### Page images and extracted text
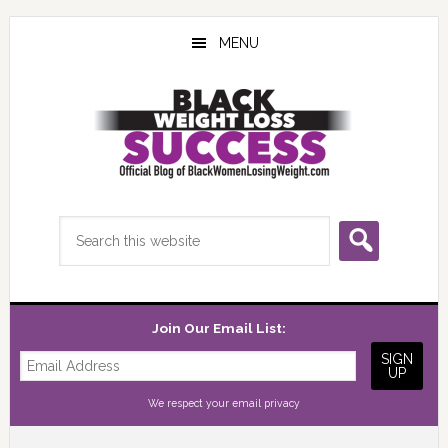
Skip
Skip
Skip
to
to
to
MENU
main
primary
footer
content
sidebar
Search
this
website
Join Our Email List:
We respect your
email privacy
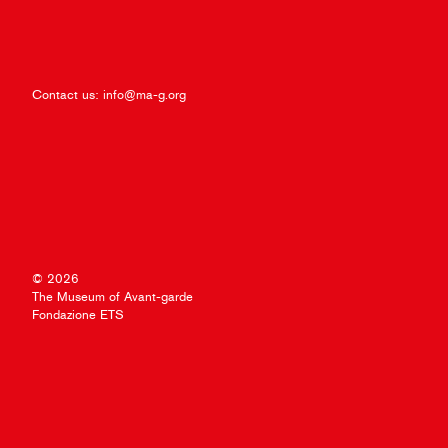
Contact us:
info@ma-g.org
© 2026
The Museum of Avant-garde
Fondazione ETS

### EXERCISE OBJECTIVE
Every entry should be repeated verbatim, with the pictures left out.

### YOUR RESPONSE
Skip
Skip
Skip
to
to
to
MENU
main
primary
footer
content
sidebar
Search
this
website
Join Our Email List:
We respect your
email privacy
Contact us:
info@ma-g.org
© 2026
The Museum of Avant-garde
Fondazione ETS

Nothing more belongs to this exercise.